The results obtained are exciting not only because the tested metal complexes express more pronounced cytotoxic activity in cancer HeLa cells than the commercially available antitumor drugs and are less toxic for non-tumor Lep-3 cells. Salinomicyn has been recognized as an antitumor stem cell agent, which has greatly attracted the interest of the scientific community and medical oncologists. The reason is that cancer stem cells, which represent a small part of the tumor population, play an important role in tumor initiation and progression, including metastasis. Moreover, cancer stem cells are characterized by high resistance to radiation and chemotherapy, thus making it difficult for the therapy to succeed [63]. Further studies are needed to determine the potential antitumor activity of the metal complexes we tested, their mechanism of action, and their ability to attach cancer stem cells as well as the best route of administration.

To further investigate the properties of MonH × H₂O, SalH and 2a–b, we performed follow-up studies on cytopathological changes of HeLa cells induced by the tested compounds after 72 h treatment (Figure 9). The test was completed using double staining with acridine orange (AO) and propidium iodide (PI). The untreated HeLa (control) appears as a dense monolayer, and the intact cells possess bright green nuclear and weak cytoplasmic fluorescence (Figure 9a). The treatment of the uterine cervix with target compounds (applied in 0.5 µg/mL: MonH × H₂O, SalH, 2a–b, and 1 µg/mL: Mon × H₂O) results in a highly reduced monolayer compared to the control, bright green nuclear fluorescence, swollen cells, vacuolization, and chromatin condensation (Figure 9b,c,e,g,h). Besides the abovementioned effects, the additional increase of ionophore concentration (5 µg/mL Mon × H₂O; 1 µg/mL SalH) leads also to the detection of a number of apoptotic cells (Figure 9d,f).

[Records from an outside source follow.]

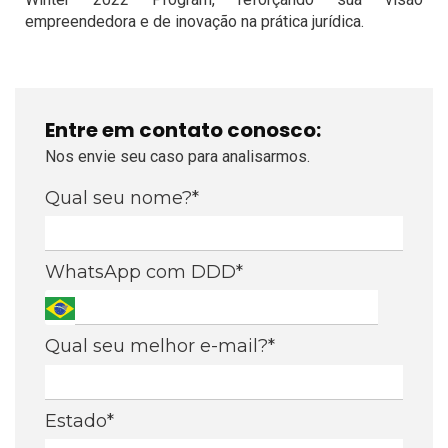
empreendedora e de inovação na prática jurídica.
Entre em contato conosco:
Nos envie seu caso para analisarmos.
Qual seu nome?*
WhatsApp com DDD*
Qual seu melhor e-mail?*
Estado*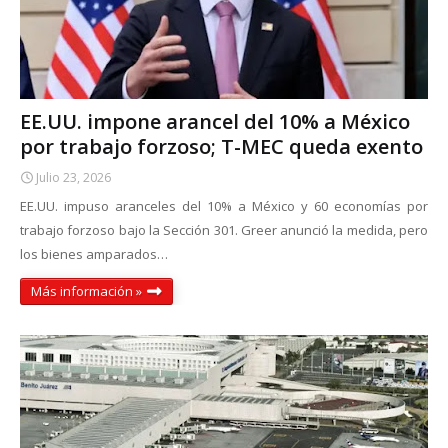
EE.UU. impone arancel del 10% a México
por trabajo forzoso; T-MEC queda exento
Julio 23, 2026
EE.UU. impuso aranceles del 10% a México y 60 economías por
trabajo forzoso bajo la Sección 301. Greer anunció la medida, pero
los bienes amparados…
Más información »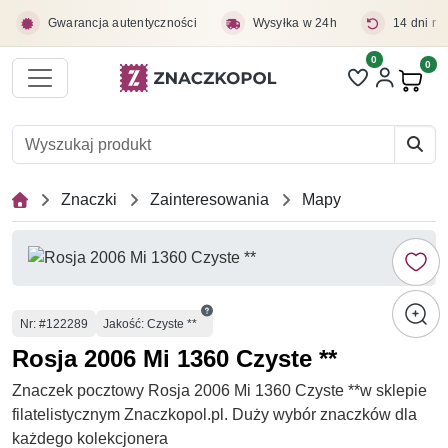
Przejdź do treści głównej
Gwarancja autentyczności
Wysyłka w 24h
14 dni na
0
Liczba pozycji 
0
Pro
Znaczki
Zainteresowania
Mapy
Numer
Nr
: #122289
Jakość: Czyste **
Rosja 2006 Mi 1360 Czyste **
Znaczek pocztowy Rosja 2006 Mi 1360 Czyste **w sklepie
filatelistycznym Znaczkopol.pl. Duży wybór znaczków dla
każdego kolekcjonera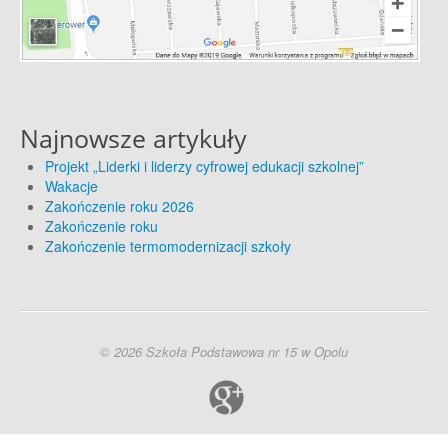
Najnowsze artykuły
Projekt „Liderki i liderzy cyfrowej edukacji szkolnej”
Wakacje
Zakończenie roku 2026
Zakończenie roku
Zakończenie termomodernizacji szkoły
© 2026 Szkoła Podstawowa nr 15 w Opolu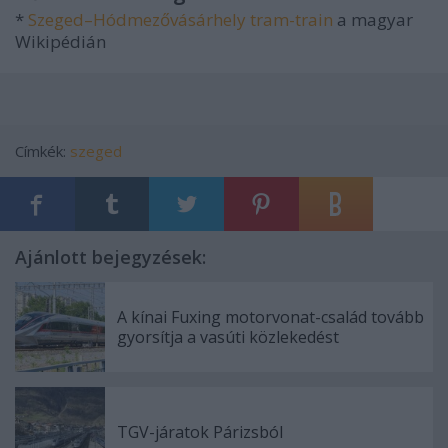
*
Szeged–Hódmezővásárhely tram-train
a magyar
Wikipédián
Címkék:
szeged
Ajánlott bejegyzések:
A kínai Fuxing motorvonat-család tovább
gyorsítja a vasúti közlekedést
TGV-járatok Párizsból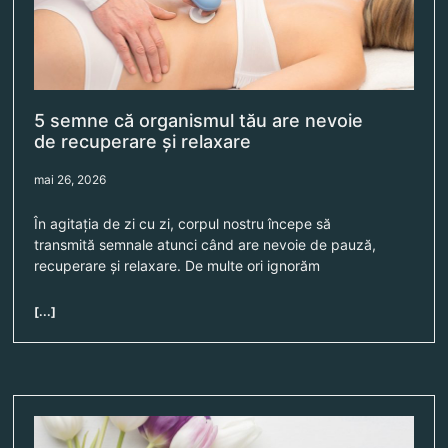
5 semne că organismul tău are nevoie
de recuperare și relaxare
mai 26, 2026
În agitația de zi cu zi, corpul nostru începe să
transmită semnale atunci când are nevoie de pauză,
recuperare și relaxare. De multe ori ignorăm
[...]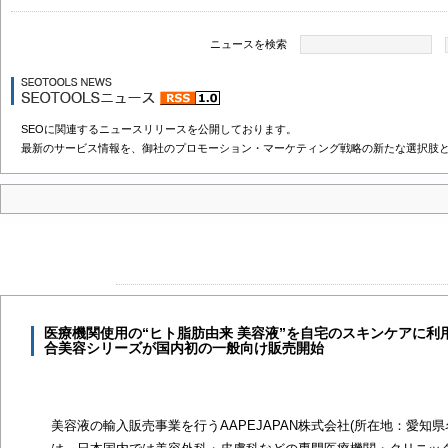
ニュースを検索
SEOに関連するニュースリリースを公開しております。
最新のサービス情報を、御社のプロモーション・マーケティング戦略の新たな選択肢
医療機関使用の“ヒト脂肪由来 美容液”を自宅のスキンケアに利用
合美容シリーズが国内初の一般向け販売開始
美容液の輸入販売事業を行うAAPEJAPAN株式会社(所在地：愛知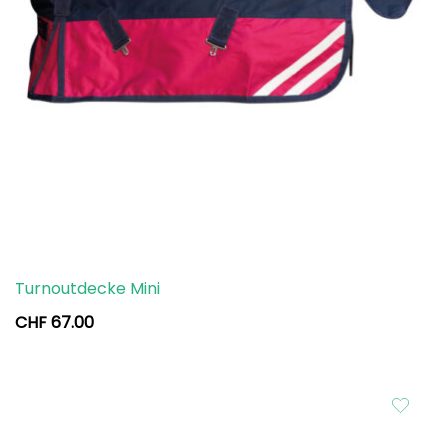
Turnoutdecke Mini
CHF
67.00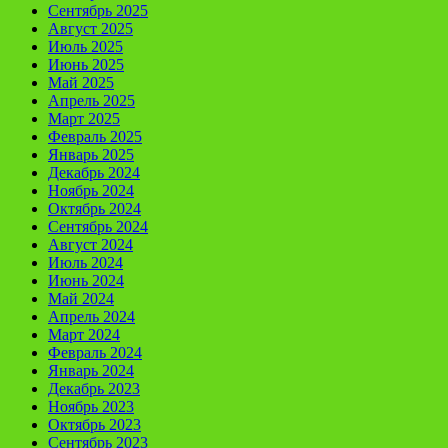
Сентябрь 2025
Август 2025
Июль 2025
Июнь 2025
Май 2025
Апрель 2025
Март 2025
Февраль 2025
Январь 2025
Декабрь 2024
Ноябрь 2024
Октябрь 2024
Сентябрь 2024
Август 2024
Июль 2024
Июнь 2024
Май 2024
Апрель 2024
Март 2024
Февраль 2024
Январь 2024
Декабрь 2023
Ноябрь 2023
Октябрь 2023
Сентябрь 2023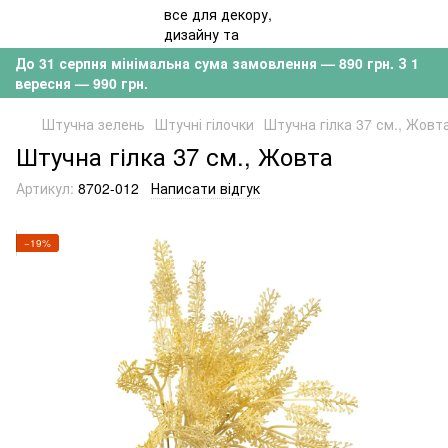
До 31 серпня мінімальна сума замовлення — 890 грн. З 1
вересня — 990 грн.
Штучна зелень
Штучні гілочки
Штучна гілка 37 см., Жовт
Штучна гілка 37 см., Жовта
Артикул:
8702-012
Написати відгук
−19%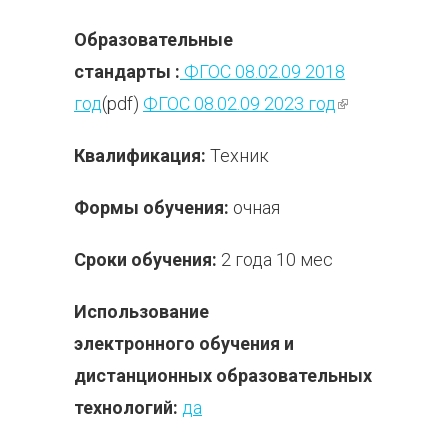
Образовательные
стандарты :
ФГОС 08.02.09 2018
год
(pdf)
ФГОС 08.02.09 2023 год
(внешняя
ссылка)
Квалификация:
Техник
Формы обучения:
очная
Сроки обучения:
2 года 10 мес
Использование
электронного обучения и
дистанционных образовательных
технологий:
да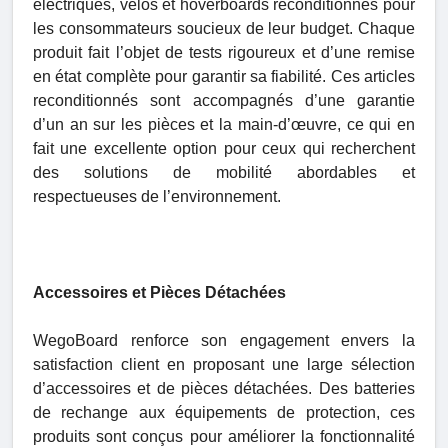
électriques, vélos et hoverboards reconditionnés pour
les consommateurs soucieux de leur budget. Chaque
produit fait l’objet de tests rigoureux et d’une remise
en état complète pour garantir sa fiabilité. Ces articles
reconditionnés sont accompagnés d’une garantie
d’un an sur les pièces et la main-d’œuvre, ce qui en
fait une excellente option pour ceux qui recherchent
des solutions de mobilité abordables et
respectueuses de l’environnement.
Accessoires et Pièces Détachées
WegoBoard renforce son engagement envers la
satisfaction client en proposant une large sélection
d’accessoires et de pièces détachées. Des batteries
de rechange aux équipements de protection, ces
produits sont conçus pour améliorer la fonctionnalité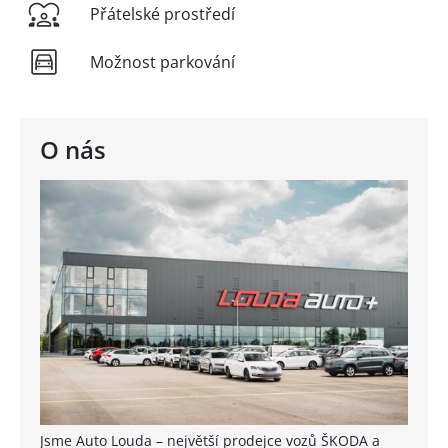
Přátelské prostředí
Možnost parkování
O nás
Jsme Auto Louda – největší prodejce vozů ŠKODA a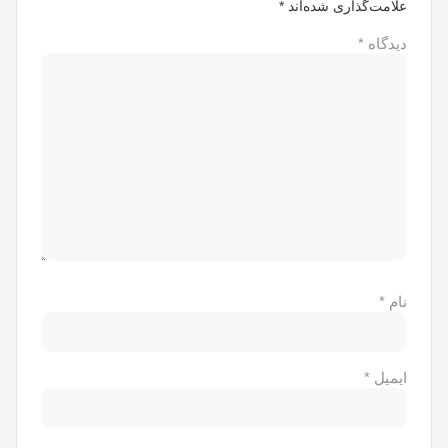
علامت‌گذاری شده‌اند
*
دیدگاه
*
نام
*
ایمیل
*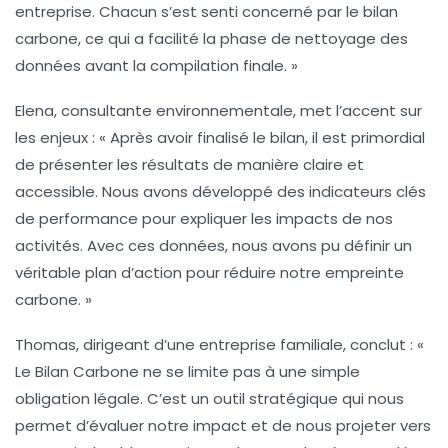
entreprise. Chacun s’est senti concerné par le bilan
carbone, ce qui a facilité la phase de
nettoyage des
données
avant la compilation finale. »
Elena, consultante environnementale, met l’accent sur
les enjeux : « Après avoir finalisé le bilan, il est primordial
de présenter les résultats de manière claire et
accessible. Nous avons développé des
indicateurs clés
de performance pour expliquer les impacts de nos
activités. Avec ces données, nous avons pu définir un
véritable
plan d’action
pour réduire notre empreinte
carbone. »
Thomas, dirigeant d’une entreprise familiale, conclut : «
Le Bilan Carbone ne se limite pas à une simple
obligation légale. C’est un outil
stratégique
qui nous
permet d’évaluer notre impact et de nous projeter vers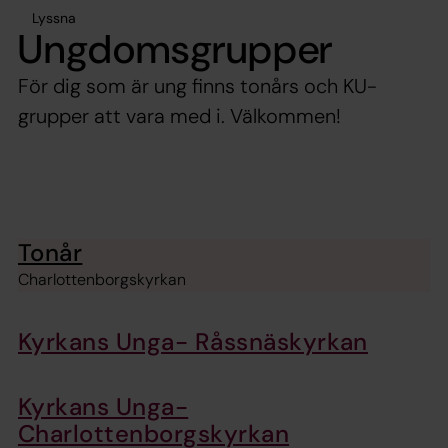
Lyssna
Ungdomsgrupper
För dig som är ung finns tonårs och KU-
grupper att vara med i. Välkommen!
Tonår
Charlottenborgskyrkan
Kyrkans Unga- Råssnäskyrkan
Kyrkans Unga-
Charlottenborgskyrkan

The double staining with AO and PI corroborates the MTT assay, thus proving the cytotoxic activity of the tested compounds and their ability to stimulate apoptosis. The detailed elucidation of the mechanism of cell death induced by metal complexes needs further in-depth research. However, the obtained preliminary data in this regard are important, because for reaching an effective antitumor therapy, it is necessary to aim and to achieve apoptosis–the cell’s natural mechanism for death [64,65].

The ability of MonH × H₂O, SalH and 2a–b to suppress the 3D colony-formation of HeLa cells is expressed as the effective colony inhibitory concentration (CIC, μM)–the lowest concentration at which the compounds completely inhibit the tumor cell growth. The experimental data rank the tested samples in order of their decreasing toxicity as follows: 2b (4.85 µM) > 2a (5.26 µM) > MonH × H₂O (7.25 µM) > SalH (13.31 µM).

The rapid removal of cancer cells from the body (through surgery or a “killing” therapeutic strategy) is extremely important because it minimizes the possibility of cancer cell spread, disease progression, and selection of therapy-resistant tumor cell clones. In laboratory conditions, the information obtained about the rapid antitumor effect of the tested potential antineoplastic agents comes from conducting short-term experiments (24–72 h). The purpose of the long-term experiments we carried out was to verify and confirm the cytotoxic efficiency of the target metal complexes and the irreversibility of their effect over time. In addition, the use of 3D cell cultures provides more adequate information about the influence of substances on the biological behavior of cancer cells, and to a higher degree, predicts the results of their application in vivo [66,67]. The data from short-term experiments with monolayer 2D-cultures and the long-term tests with 3D cell colonies were found to be positively correlated which illustrates the potential of cytotoxic/antitumor properties of the complexes studied.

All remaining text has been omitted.